FLORIDA LAW WEEKLY
VOLUME 41, NUMBER 28
CASES FROM THE WEEK OF JULY 15, 2016
TRIAL COURT DID NOT ERR IN AWARDING ATTORNEY’S FEES AGAINST COUNSEL FOR PLAINTIFF WHO FAILED TO COMPLY WITH REASONABLE PRESUIT INVESTIGATION REQUIREMENTS--FAILURE TO PROVIDE ADEQUATE CORROBORATING AFFIDAVIT CONSTITUTED FAILURE TO COMPLY WITH REASONABLE PRESUIT REQUIREMENTS--BUT EXTENUATING CIRCUMSTANCES EXISTED.
Bery v. Fahel, 41 Fla. L. Weekly D1572 (Fla. 3rd DCA July 6, 2016):
A doctor successfully challenged the plaintiff’s compliance with presuit requirements and obtained dismissal of the plaintiff’s claim for medical malpractice.
As part of the presuit investigation, plaintiff’s counsel obtained the affidavit of an emergency medical physician to corroborate the merits of the plaintiff’s claim against a board-certified family practitioner.
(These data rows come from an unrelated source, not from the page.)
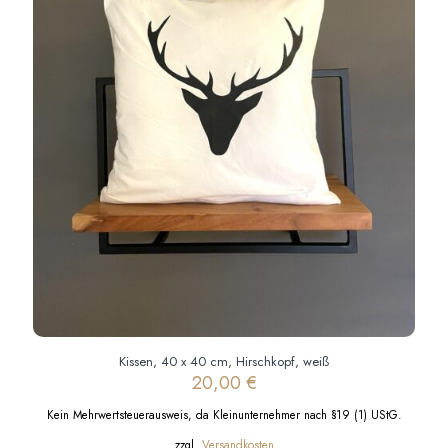
Kissen, 40 x 40 cm, Hirschkopf, weiß
20,00
€
Kein Mehrwertsteuerausweis, da Kleinunternehmer nach §19 (1) UStG.
zzgl.
Versandkosten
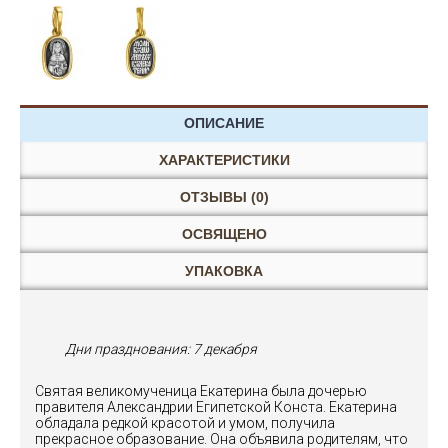
ОПИСАНИЕ
ХАРАКТЕРИСТИКИ
ОТЗЫВЫ (0)
ОСВЯЩЕНО
УПАКОВКА
Дни празднования:
7 декабря
Святая великомученица Екатерина была дочерью
правителя Александрии Египетской Конста. Екатерина
обладала редкой красотой и умом, получила
прекрасное образование. Она объявила родителям, что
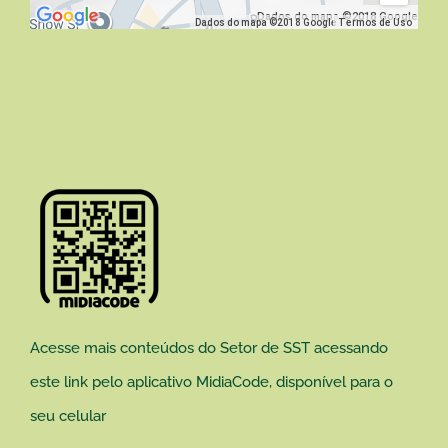
Dados do mapa ©2018 Google
Dados do mapa ©2018 Google
Termos de Uso
Acesse mais conteúdos do Setor de SST acessando
este link pelo aplicativo MidiaCode, disponível para o
seu celular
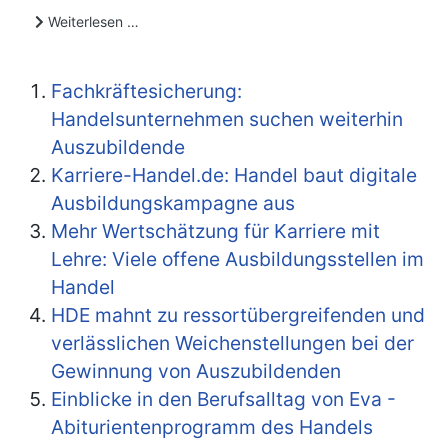
Weiterlesen …
Fachkräftesicherung:
Handelsunternehmen suchen weiterhin
Auszubildende
Karriere-Handel.de: Handel baut digitale
Ausbildungskampagne aus
Mehr Wertschätzung für Karriere mit
Lehre: Viele offene Ausbildungsstellen im
Handel
HDE mahnt zu ressortübergreifenden und
verlässlichen Weichenstellungen bei der
Gewinnung von Auszubildenden
Einblicke in den Berufsalltag von Eva -
Abiturientenprogramm des Handels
When the plaintiff filed the action, the physician claimed the notice of intent served on him was defective and improper under the statute. Following two evidentiary hearings, the trial court agreed that plaintiff’s expert did not meet the criteria set forth by the legislature as it related to testifying against the general practitioner. Thus, because the plaintiff failed to comply with the medical malpractice presuit requirements, dismissed the claim.
The Third District had already affirmed the dismissal, finding that the doctor was “unqualified” as an expert against the defendant physician. On remand, the trial court also held an evidentiary hearing, and awarded the doctor’s attorneys $6,600 in fees and costs that the defense had to incur in responding to the plaintiff’s deficient notice of intent.
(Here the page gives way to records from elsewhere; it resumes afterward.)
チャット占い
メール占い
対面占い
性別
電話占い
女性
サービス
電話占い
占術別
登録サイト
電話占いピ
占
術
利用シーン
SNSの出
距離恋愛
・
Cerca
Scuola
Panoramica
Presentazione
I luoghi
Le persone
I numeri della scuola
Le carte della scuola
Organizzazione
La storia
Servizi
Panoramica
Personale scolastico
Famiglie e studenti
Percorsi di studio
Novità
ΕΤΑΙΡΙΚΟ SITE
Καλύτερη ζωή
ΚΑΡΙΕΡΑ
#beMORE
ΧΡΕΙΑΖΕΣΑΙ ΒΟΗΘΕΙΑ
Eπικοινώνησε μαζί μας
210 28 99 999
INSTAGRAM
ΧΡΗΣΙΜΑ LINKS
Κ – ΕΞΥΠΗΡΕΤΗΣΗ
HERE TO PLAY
Because the issue of the dismissal had already been decided by an earlier panel, the issue before this court was only whether the failure to provide an adequate corroborating adequate constituted failure to comply with reasonable presuit investigation requirements, which allows for an award of fees and costs as a sanction.
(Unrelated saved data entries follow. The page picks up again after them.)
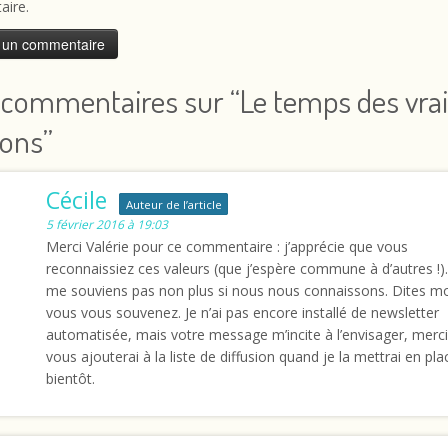
ire.
 commentaires sur “
Le temps des vra
ions
”
Cécile
Auteur de l’article
5 février 2016 à 19:03
Merci Valérie pour ce commentaire : j’apprécie que vous
reconnaissiez ces valeurs (que j’espère commune à d’autres !).
me souviens pas non plus si nous nous connaissons. Dites mo
vous vous souvenez. Je n’ai pas encore installé de newsletter
automatisée, mais votre message m’incite à l’envisager, merci.
vous ajouterai à la liste de diffusion quand je la mettrai en pla
bientôt.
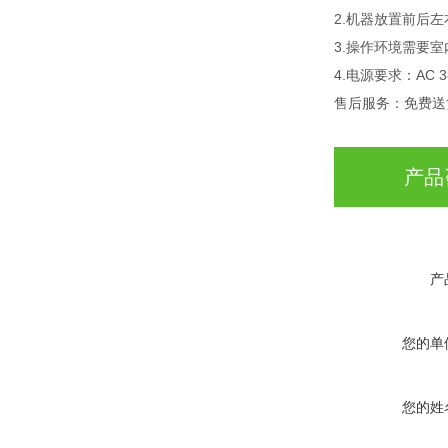
2.机器放置前后
3.操作环境需要
4.电源要求：AC 3
售后服务：免费送
产品
产
您的单
您的姓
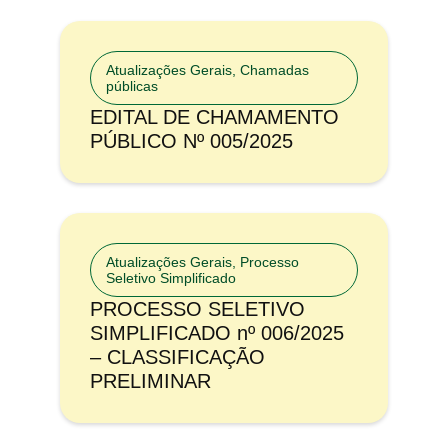
Atualizações Gerais
,
Chamadas
públicas
EDITAL DE CHAMAMENTO
PÚBLICO Nº 005/2025
Atualizações Gerais
,
Processo
Seletivo Simplificado
PROCESSO SELETIVO
SIMPLIFICADO nº 006/2025
– CLASSIFICAÇÃO
PRELIMINAR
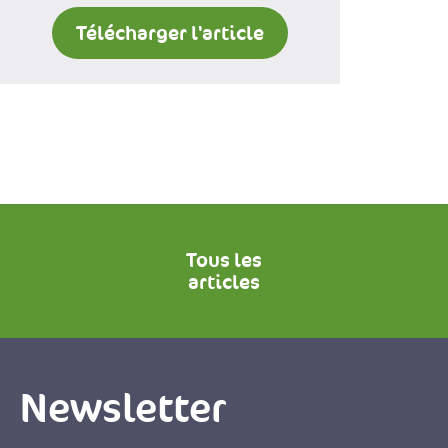
Télécharger l'article
Tous les
articles
Newsletter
The court held that a party’s failure to provide a corroborating affidavit from a qualified medical expert constitutes prima facie evidence of a lack of a reasonable basis to bring suit. In this case, substantial credible evidence supported the trial court’s determination that a reasonable investigation was not performed by the plaintiff’s counsel, not only because of plaintiff’s failure to satisfy the statutory requirements, but also because the attorney persisted in using the affidavit after it was disclaimed and withdrawn by the affiant, and before the presuit period had ended.
Once the trial court found that the presuit affidavit did not meet the presuit requirements and dismissed the claim, section 766.206(2) mandated a finding that the presuit investigation was unreasonable for the purpose of imposing fees and costs.
TRIAL COURT DID NOT ABUSE ITS DISCRETION IN FINDING THAT DEFENDANT FAILED TO ESTABLISH EXCUSABLE NEGLECT OR A MERITORIOUS DEFENSE WHICH WOULD JUSTIFY SETTING ASIDE THE DEFAULT--TRIAL COURT ALSO ERRED IN ENTERING DEFAULT FINAL JUDGMENT AND AWARDING DAMAGES WHERE THEY WERE UNLIQUIDATED.
Winding Wood Condominium Association v. Walls, 41 Fla. L. Weekly D1578 (Fla. 2nd DCA July 8, 2016):
Writing that “it would add nothing to the jurisprudence of the state to detail the extensive factual background underlying Winding Wood’s assertions of excusable neglect and a meritorious defense,” the court stated it was sufficient to say that it concluded that the trial court did not abuse its discretion in finding that the Association failed to establish either of the prerequisites for setting aside the default.
Still, the trial court did improperly enter default final judgment for damages and attorney’s fees, for those damages which were unliquidated. A jury must decide the issue of damages when they are unliquidated.